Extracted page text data
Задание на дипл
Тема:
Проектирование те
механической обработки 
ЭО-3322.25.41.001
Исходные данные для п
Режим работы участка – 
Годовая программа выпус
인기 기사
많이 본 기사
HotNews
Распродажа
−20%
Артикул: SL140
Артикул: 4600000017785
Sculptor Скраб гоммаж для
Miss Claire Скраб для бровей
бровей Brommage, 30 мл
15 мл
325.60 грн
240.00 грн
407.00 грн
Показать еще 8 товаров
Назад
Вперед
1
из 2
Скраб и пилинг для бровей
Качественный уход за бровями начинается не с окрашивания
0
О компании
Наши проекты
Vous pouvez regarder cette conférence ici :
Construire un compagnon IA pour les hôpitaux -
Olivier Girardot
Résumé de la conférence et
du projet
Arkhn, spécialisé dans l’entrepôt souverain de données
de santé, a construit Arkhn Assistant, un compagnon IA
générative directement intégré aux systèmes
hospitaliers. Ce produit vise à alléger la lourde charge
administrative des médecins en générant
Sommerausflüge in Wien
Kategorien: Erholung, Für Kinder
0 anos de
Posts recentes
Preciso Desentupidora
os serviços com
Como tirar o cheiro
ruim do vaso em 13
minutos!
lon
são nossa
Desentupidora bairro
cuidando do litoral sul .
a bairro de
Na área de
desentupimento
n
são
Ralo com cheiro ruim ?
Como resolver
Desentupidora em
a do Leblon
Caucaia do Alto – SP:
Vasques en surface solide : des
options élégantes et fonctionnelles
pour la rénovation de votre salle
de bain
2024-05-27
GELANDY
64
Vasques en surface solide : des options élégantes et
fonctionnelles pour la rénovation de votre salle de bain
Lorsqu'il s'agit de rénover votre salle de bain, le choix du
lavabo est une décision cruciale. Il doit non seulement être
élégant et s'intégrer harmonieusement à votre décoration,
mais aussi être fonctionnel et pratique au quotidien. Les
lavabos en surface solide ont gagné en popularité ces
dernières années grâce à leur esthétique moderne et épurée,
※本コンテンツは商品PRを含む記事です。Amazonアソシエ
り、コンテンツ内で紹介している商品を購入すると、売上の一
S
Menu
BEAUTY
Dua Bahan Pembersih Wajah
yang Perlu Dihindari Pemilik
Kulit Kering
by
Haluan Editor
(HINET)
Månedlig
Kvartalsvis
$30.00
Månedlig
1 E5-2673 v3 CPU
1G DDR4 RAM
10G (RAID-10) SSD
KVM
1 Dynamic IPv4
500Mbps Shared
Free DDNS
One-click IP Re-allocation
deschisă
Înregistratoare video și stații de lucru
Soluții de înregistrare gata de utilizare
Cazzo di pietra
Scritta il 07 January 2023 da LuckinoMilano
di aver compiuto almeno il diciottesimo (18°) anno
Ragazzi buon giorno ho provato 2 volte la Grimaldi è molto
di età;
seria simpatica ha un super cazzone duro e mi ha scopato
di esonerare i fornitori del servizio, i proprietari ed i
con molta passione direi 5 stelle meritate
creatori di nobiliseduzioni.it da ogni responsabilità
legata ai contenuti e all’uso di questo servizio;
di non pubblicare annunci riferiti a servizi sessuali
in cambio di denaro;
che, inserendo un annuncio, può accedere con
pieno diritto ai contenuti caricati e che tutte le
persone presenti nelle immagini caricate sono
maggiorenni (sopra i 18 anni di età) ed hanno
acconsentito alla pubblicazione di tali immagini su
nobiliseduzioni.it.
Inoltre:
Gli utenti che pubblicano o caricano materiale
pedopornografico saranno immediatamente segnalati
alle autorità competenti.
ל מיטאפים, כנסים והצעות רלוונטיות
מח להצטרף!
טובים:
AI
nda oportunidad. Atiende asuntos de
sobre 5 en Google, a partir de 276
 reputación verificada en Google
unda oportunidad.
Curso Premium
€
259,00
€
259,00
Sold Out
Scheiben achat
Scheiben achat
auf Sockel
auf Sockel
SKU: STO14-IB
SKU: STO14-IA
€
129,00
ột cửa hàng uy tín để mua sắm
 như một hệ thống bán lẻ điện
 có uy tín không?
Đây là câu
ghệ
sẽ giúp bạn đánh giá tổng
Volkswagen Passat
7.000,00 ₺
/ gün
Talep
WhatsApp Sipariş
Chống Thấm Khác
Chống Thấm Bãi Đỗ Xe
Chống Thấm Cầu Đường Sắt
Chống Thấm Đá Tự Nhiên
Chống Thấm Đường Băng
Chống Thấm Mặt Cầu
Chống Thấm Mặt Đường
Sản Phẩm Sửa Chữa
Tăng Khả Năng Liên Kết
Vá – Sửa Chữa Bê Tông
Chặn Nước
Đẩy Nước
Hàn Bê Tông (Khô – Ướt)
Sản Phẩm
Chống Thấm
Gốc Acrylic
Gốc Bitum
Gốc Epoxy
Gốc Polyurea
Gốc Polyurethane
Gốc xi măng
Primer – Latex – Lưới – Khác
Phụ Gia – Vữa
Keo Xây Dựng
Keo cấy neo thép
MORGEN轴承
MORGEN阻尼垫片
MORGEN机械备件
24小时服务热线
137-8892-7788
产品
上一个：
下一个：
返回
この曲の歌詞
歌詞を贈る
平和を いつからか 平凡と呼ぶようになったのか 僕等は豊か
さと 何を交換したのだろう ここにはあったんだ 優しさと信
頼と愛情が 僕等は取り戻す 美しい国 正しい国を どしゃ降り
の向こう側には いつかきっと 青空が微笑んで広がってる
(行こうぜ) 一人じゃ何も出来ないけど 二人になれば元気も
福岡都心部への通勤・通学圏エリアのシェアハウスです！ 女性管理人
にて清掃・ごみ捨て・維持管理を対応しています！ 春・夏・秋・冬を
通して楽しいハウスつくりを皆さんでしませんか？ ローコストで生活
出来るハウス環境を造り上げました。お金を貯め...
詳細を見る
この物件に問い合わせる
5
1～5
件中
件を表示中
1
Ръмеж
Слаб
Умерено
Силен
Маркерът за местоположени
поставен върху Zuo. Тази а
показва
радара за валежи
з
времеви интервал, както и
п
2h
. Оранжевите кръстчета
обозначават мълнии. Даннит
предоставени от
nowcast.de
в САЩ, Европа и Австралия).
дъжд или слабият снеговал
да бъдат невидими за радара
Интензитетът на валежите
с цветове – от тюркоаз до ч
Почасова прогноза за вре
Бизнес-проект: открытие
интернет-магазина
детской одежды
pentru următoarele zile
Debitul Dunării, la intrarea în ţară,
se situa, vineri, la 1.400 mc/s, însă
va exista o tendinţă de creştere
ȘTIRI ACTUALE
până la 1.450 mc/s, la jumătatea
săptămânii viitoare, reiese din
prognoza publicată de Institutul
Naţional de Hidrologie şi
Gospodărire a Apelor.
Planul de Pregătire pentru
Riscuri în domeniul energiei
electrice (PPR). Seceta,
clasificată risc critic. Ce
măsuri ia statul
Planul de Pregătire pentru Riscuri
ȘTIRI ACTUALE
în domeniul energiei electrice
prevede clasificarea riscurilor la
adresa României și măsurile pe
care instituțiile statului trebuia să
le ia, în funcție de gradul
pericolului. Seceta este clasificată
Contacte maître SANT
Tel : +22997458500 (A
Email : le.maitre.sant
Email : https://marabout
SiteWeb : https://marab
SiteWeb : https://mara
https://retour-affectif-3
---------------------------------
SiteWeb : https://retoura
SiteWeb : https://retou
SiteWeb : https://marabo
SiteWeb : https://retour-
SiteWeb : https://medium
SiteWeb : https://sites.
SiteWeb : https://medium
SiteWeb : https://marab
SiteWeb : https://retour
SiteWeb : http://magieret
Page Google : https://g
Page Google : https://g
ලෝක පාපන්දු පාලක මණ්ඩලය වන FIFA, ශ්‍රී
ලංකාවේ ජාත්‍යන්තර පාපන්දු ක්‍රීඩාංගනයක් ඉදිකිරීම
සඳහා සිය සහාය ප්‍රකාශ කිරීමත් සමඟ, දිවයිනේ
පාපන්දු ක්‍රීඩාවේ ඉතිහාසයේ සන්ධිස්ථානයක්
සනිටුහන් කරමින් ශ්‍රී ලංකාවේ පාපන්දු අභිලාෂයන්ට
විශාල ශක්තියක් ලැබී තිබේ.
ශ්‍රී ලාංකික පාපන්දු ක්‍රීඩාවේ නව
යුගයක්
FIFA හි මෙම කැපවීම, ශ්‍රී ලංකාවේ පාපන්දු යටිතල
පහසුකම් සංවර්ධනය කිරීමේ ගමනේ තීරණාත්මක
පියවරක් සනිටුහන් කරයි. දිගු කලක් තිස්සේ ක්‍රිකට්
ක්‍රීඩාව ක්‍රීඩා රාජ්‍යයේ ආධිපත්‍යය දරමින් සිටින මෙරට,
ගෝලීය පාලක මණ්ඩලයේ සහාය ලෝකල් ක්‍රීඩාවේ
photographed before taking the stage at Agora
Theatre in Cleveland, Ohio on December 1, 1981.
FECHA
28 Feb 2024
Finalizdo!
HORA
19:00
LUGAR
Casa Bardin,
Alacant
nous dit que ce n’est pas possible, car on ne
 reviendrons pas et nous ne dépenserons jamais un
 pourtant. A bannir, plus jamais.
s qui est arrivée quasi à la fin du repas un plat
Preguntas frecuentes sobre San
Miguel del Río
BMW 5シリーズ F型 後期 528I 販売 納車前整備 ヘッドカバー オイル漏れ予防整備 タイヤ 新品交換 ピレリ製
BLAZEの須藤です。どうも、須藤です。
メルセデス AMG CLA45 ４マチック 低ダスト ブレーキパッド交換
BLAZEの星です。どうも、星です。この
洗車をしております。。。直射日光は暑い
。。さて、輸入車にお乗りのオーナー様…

#### [Work request]
Print the records verbatim, stopping after the "Скраб и пилинг для бровей" line.

#### [Response to the exercise]
Задание на дипл
Тема:
Проектирование те
механической обработки 
ЭО-3322.25.41.001
Исходные данные для п
Режим работы участка – 
Годовая программа выпус
인기 기사
많이 본 기사
HotNews
Распродажа
−20%
Артикул: SL140
Артикул: 4600000017785
Sculptor Скраб гоммаж для
Miss Claire Скраб для бровей
бровей Brommage, 30 мл
15 мл
325.60 грн
240.00 грн
407.00 грн
Показать еще 8 товаров
Назад
Вперед
1
из 2
Скраб и пилинг для бровей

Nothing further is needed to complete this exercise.